The completion of the human genome project in 2001 sparked the beginning of a sequencing revolution with applications that are only now being realized by researchers. The decreasing cost of DNA sequencing has ignited a continuous generation of genomic data with a limited number of researchers able to manipulate the output. Consequentially the demand to examine this genetic information has forced bioinformaticians to improve the analytical tools involved in sequence analysis. Galaxy is a user-friendly analytical platform where researchers without a computational background can navigate their way through an investigation and use various analytical tools and workflows to assist them with their genomic research (1). Galaxy enables the addition of novel software into the environment by individual users to fill in the gaps of tools that haven’t been created by the Galaxy team. This project will focus on a particular analytical gap concerning tools related to antibiotic resistance, phylogenetics, and bacterial virulence. Currently, the proposed software to be adapted to the galaxy setting includes a resistance gene identifier (RGI) associated with the comprehensive antibiotic resistance database (CARD) (2), a single nucleotide polymorphism identifier (BANSP) , and novel virulence factor identification software associated with the virulence factor database (VFDB) (3). The combination of Galaxy’s existing ToolShed and these unique additions will create a comprehensive analytical environment that can be applied to realistic situations. One such situation that this project will concentrate on refers specifically to the outbreaks of Clostridium difficile (C. diff) in the health care system.

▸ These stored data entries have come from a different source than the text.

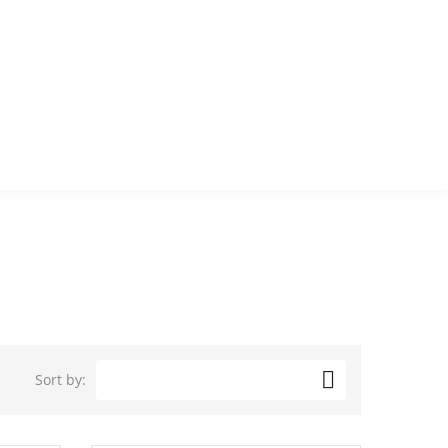

Sort by: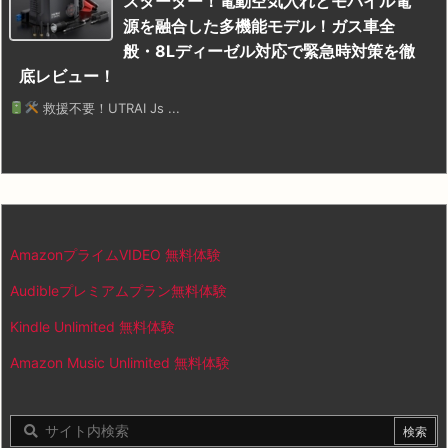
スターター！電動空気入れとモバイル電
源を融合した多機能モデル！ガス車全
般・8Lディーゼル対応で緊急時対策を徹
底レビュー！
救援不要！UTRAI Js ...
AmazonプライムVIDEO 無料体験
Audibleプレミアムプラン無料体験
Kindle Unlimited 無料体験
Amazon Music Unlimited 無料体験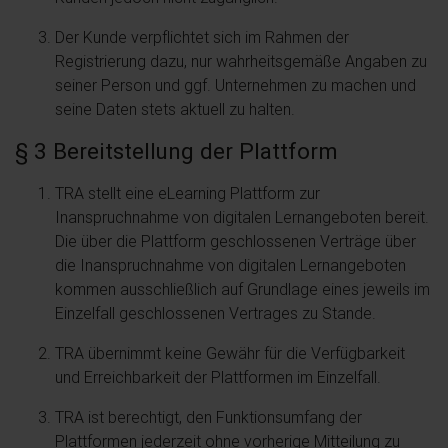
Der Kunde verpflichtet sich im Rahmen der
Registrierung dazu, nur wahrheitsgemäße Angaben zu
seiner Person und ggf. Unternehmen zu machen und
seine Daten stets aktuell zu halten.
§ 3 Bereitstellung der Plattform
TRA stellt eine eLearning Plattform zur
Inanspruchnahme von digitalen Lernangeboten bereit.
Die über die Plattform geschlossenen Verträge über
die Inanspruchnahme von digitalen Lernangeboten
kommen ausschließlich auf Grundlage eines jeweils im
Einzelfall geschlossenen Vertrages zu Stande.
TRA übernimmt keine Gewähr für die Verfügbarkeit
und Erreichbarkeit der Plattformen im Einzelfall.
TRA ist berechtigt, den Funktionsumfang der
Plattformen jederzeit ohne vorherige Mitteilung zu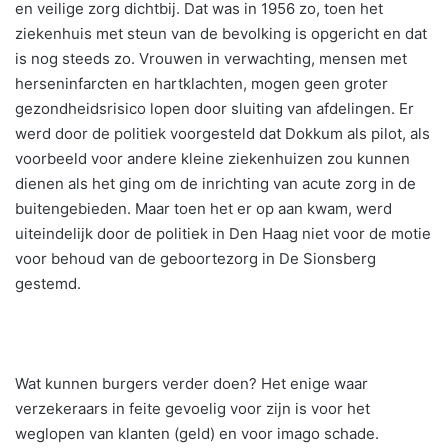
en veilige zorg dichtbij. Dat was in 1956 zo, toen het
ziekenhuis met steun van de bevolking is opgericht en dat
is nog steeds zo. Vrouwen in verwachting, mensen met
herseninfarcten en hartklachten, mogen geen groter
gezondheidsrisico lopen door sluiting van afdelingen. Er
werd door de politiek voorgesteld dat Dokkum als pilot, als
voorbeeld voor andere kleine ziekenhuizen zou kunnen
dienen als het ging om de inrichting van acute zorg in de
buitengebieden. Maar toen het er op aan kwam, werd
uiteindelijk door de politiek in Den Haag niet voor de motie
voor behoud van de geboortezorg in De Sionsberg
gestemd.
Wat kunnen burgers verder doen? Het enige waar
verzekeraars in feite gevoelig voor zijn is voor het
weglopen van klanten (geld) en voor imago schade.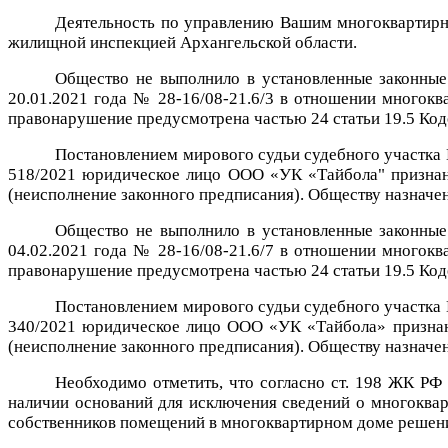
Деятельность по управлению Вашим многоквартирн
жилищной инспекцией Архангельской области.
Общество не выполнило в установленные законны
20.01.2021 года № 28-16/08-21.6/3 в отношении многок
правонарушение предусмотрена
частью 24
статьи 19.5 Ко
Постановлением мирового судьи судебного участка 
518/2021 юридическое лицо ООО «УК «Тайбола" признан
(неисполнение законного предписания). Обществу назначен
Общество не выполнило в установленные законны
04.02.2021 года № 28-16/08-21.6/7 в отношении многок
правонарушение предусмотрена
частью 24
статьи 19.5 Ко
Постановлением мирового судьи судебного участка 
340/2021 юридическое лицо ООО «УК «Тайбола» признан
(неисполнение законного предписания). Обществу назначен
Необходимо отметить, что согласно ст. 198 ЖК РФ
наличии оснований для исключения сведений о многоквар
собственников помещений в многоквартирном доме решен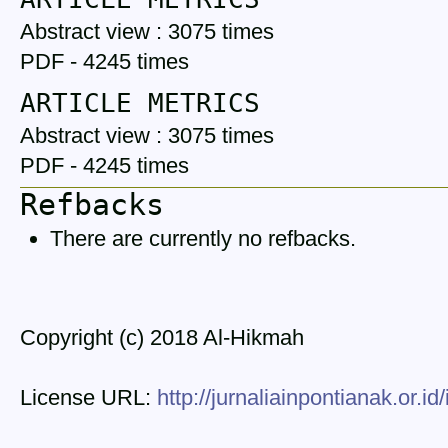
Abstract view : 3075 times
PDF - 4245 times
ARTICLE METRICS
Abstract view : 3075 times
PDF - 4245 times
Refbacks
There are currently no refbacks.
Copyright (c) 2018 Al-Hikmah
License URL:
http://jurnaliainpontianak.or.i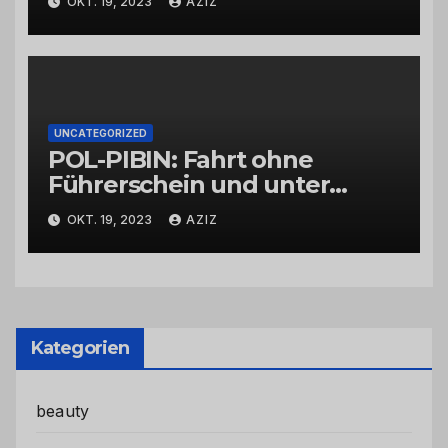
OKT. 19, 2023
AZIZ
UNCATEGORIZED
POL-PIBIN: Fahrt ohne
Führerschein und unter
Einfluss von Drogen
OKT. 19, 2023
AZIZ
Kategorien
beauty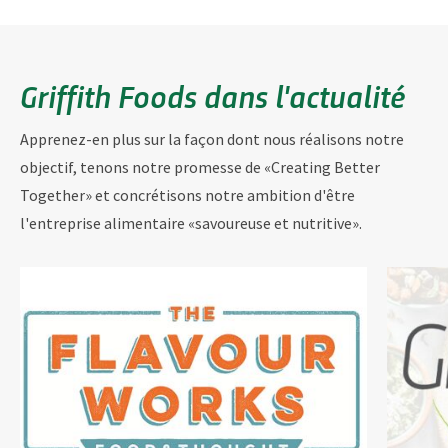
Griffith Foods dans l'actualité
Apprenez-en plus sur la façon dont nous réalisons notre
objectif, tenons notre promesse de «Creating Better
Together» et concrétisons notre ambition d'être
l'entreprise alimentaire «savoureuse et nutritive».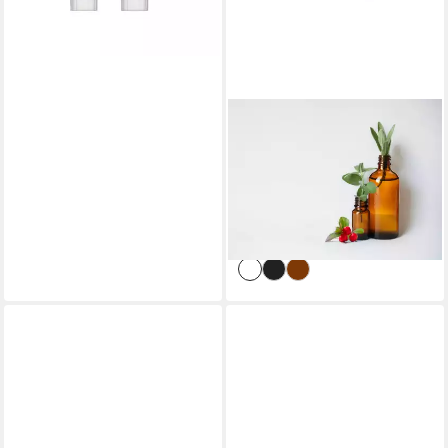
JONDI&MOON
Zahnpasta JONDI&MOON
Kräuter-Zahnpasta mit Fluorid
– natürlich & nachfüllbar
12,50 €
(50,00 €/ 1 l)
lieferbar - in 4-5 Werktagen bei dir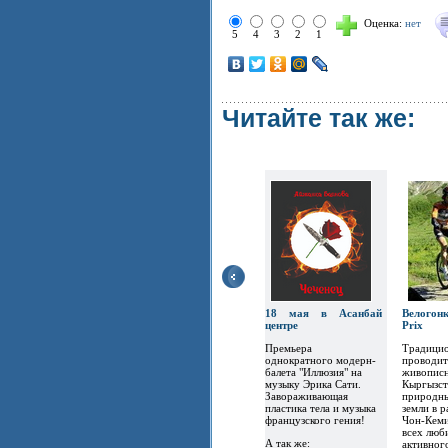
Оценка:
нет
5
4
3
2
1
Читайте так же:
18 мая в Асанбай
Велогон
центре
Prix
Премьера
Традицио
однократного модерн-
проводит
балета "Иллюзия" на
живописн
музыку Эрика Сати.
Кыргызст
Завораживающая
природны
пластика тела и музыка
земли в 
французского гения!
Чон-Кеми
всех люб
А так же:
активног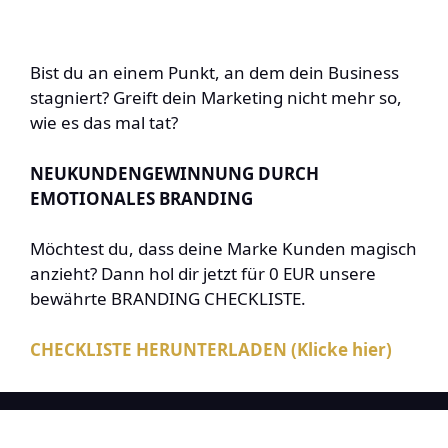
Bist du an einem Punkt, an dem dein Business
stagniert? Greift dein Marketing nicht mehr so,
wie es das mal tat?
NEUKUNDENGEWINNUNG DURCH
EMOTIONALES BRANDING
Möchtest du, dass deine Marke Kunden magisch
anzieht? Dann hol dir jetzt für 0 EUR unsere
bewährte BRANDING CHECKLISTE.
CHECKLISTE HERUNTERLADEN (Klicke hier)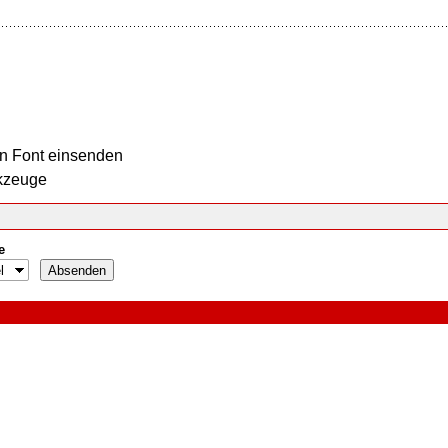
n Font einsenden
kzeuge
e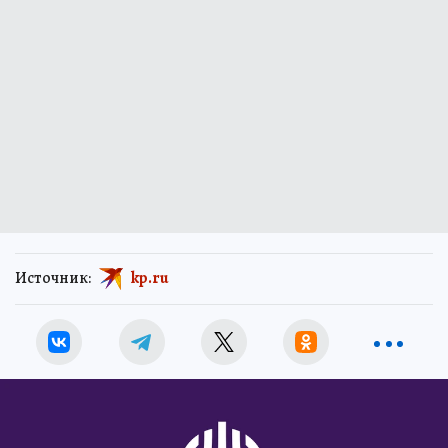
Источник:
kp.ru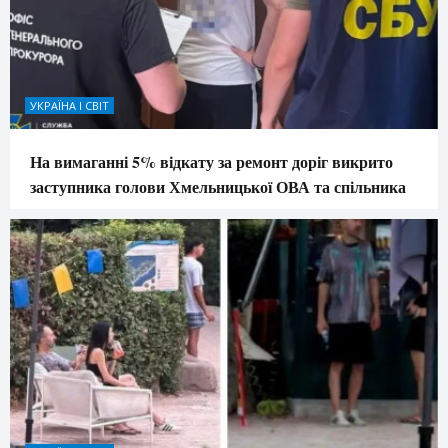
УКРАЇНА І СВІТ
На вимаганні 5% відкату за ремонт доріг викрито
заступника голови Хмельницької ОВА та спільника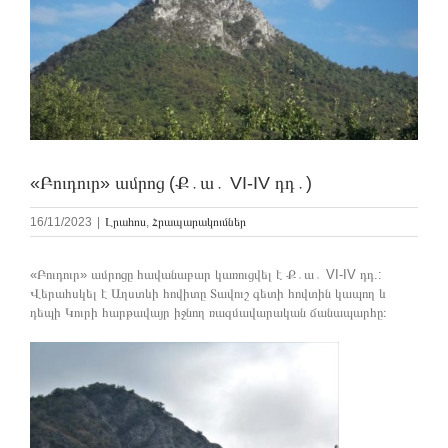
«Բուդուր» ամրոց (Ք․ա․ VI-IV դդ․)
16/11/2023
|
Լրահոս
,
Հրապարակումներ
«Բուդուր» ամրոցը հավանաբար կառուցվել է Ք․ա․ VI-IV դդ.:
Վերահսկել է Աղստևի հովիտը Տավուշ գետի հովտին կապող և
դեպի Կուրի հարթավայր իջնող ռազմավարական ճանապարհը։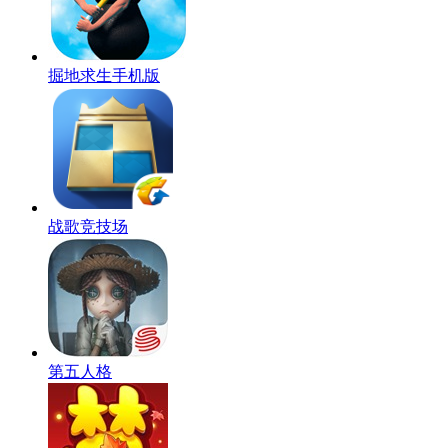
掘地求生手机版
战歌竞技场
第五人格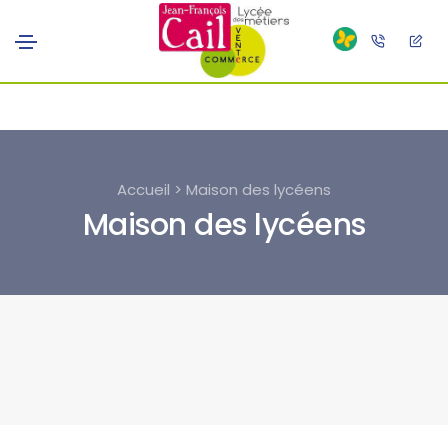
Accueil > Maison des lycéens
Maison des lycéens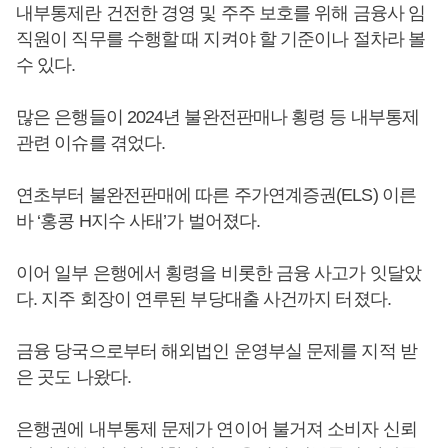
내부통제란 건전한 경영 및 주주 보호를 위해 금융사 임
직원이 직무를 수행할 때 지켜야 할 기준이나 절차라 볼
수 있다.
많은 은행들이 2024년 불완전판매나 횡령 등 내부통제
관련 이슈를 겪었다.
연초부터 불완전판매에 따른 주가연계증권(ELS) 이른
바 ‘홍콩 H지수 사태’가 벌어졌다.
이어 일부 은행에서 횡령을 비롯한 금융 사고가 잇달았
다. 지주 회장이 연루된 부당대출 사건까지 터졌다.
금융 당국으로부터 해외법인 운영부실 문제를 지적 받
은 곳도 나왔다.
은행권에 내부통제 문제가 연이어 불거져 소비자 신뢰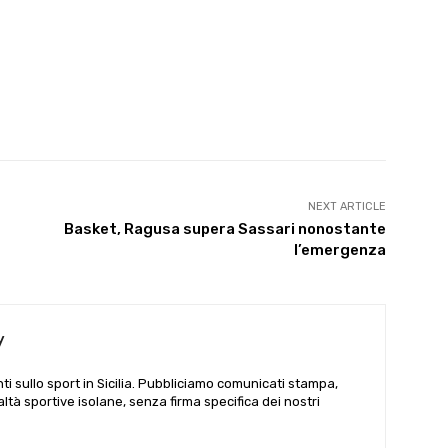
NEXT ARTICLE
Basket, Ragusa supera Sassari nonostante
l’emergenza
y
i sullo sport in Sicilia. Pubbliciamo comunicati stampa,
ealtà sportive isolane, senza firma specifica dei nostri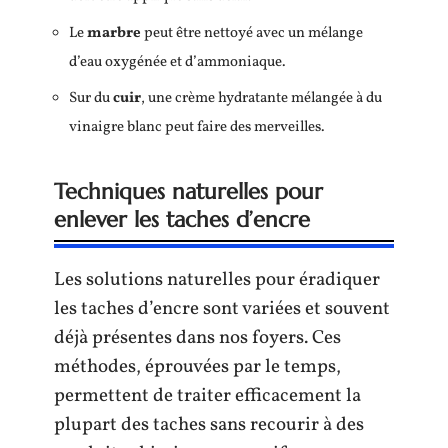
Le
marbre
peut être nettoyé avec un mélange
d’eau oxygénée et d’ammoniaque.
Sur du
cuir
, une crème hydratante mélangée à du
vinaigre blanc peut faire des merveilles.
Techniques naturelles pour
enlever les taches d’encre
Les solutions naturelles pour éradiquer
les taches d’encre sont variées et souvent
déjà présentes dans nos foyers. Ces
méthodes, éprouvées par le temps,
permettent de traiter efficacement la
plupart des taches sans recourir à des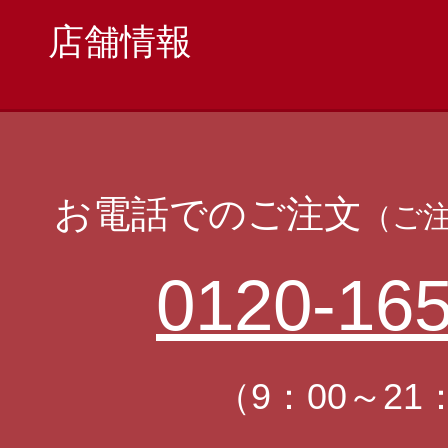
店舗情報
お電話でのご注文
（ご
0120-165
（9：00～21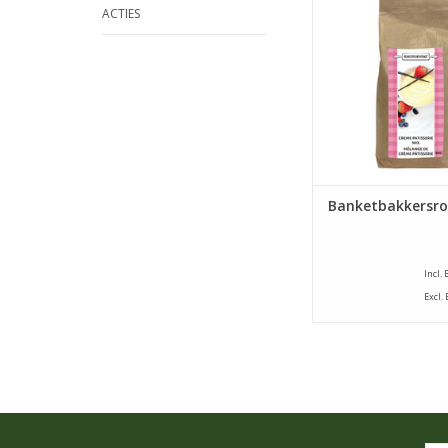
ACTIES
zakken van 800 
TOEVOEGEN AAN WI
Banketbakkersr
Incl.
Excl.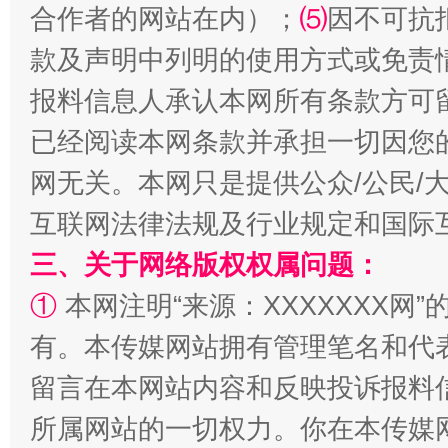
合作者的网站在内）；
⑸
因不可抗
款及声明中列明的使用方式或免责
报料信息人承认本网所有条款方可
已经阅读本网条款并承担一切因您
网无关。本网只是提供公众/公民/
解纷+调解+退费，一次搞定
互联网法律法规及行业规定和国际
三、关于网络版权权属问题：
①
本网注明“来源：XXXXXXX网”
有。本传媒网站拥有管理笔名和代
留言在本网站内容和反映投诉报料
所属网站的一切权力。你在本传媒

The loss of effective antimicrobials is reducing the ability to protect the global population from infectious diseases, leading to profound impacts on the healthcare system, international trade, agriculture, and environment. The field of antibiotic drug discovery and the monitoring of the dynamic and new antibiotic resistance elements have yet to fully exploit the power of the genome revolution. The curation and directed development of the Comprehensive Antibiotic Database (CARD) will advance the understanding of the genetics, genomics, and threat severity of antibiotic resistance, while simultaneously improving its ability to accurately predict and screen for antibiotic resistance genes within raw genomes. Strategically advancing the Antibiotic Resistance Ontology (ARO), the unique organizing principle of the CARD, allows the value of big data in disparate realms of research to be used and understood by the multidisciplinary efforts working to combat the emergence and prevalence of the ESKAPE pathogens, a critical driving force of the global health crisis.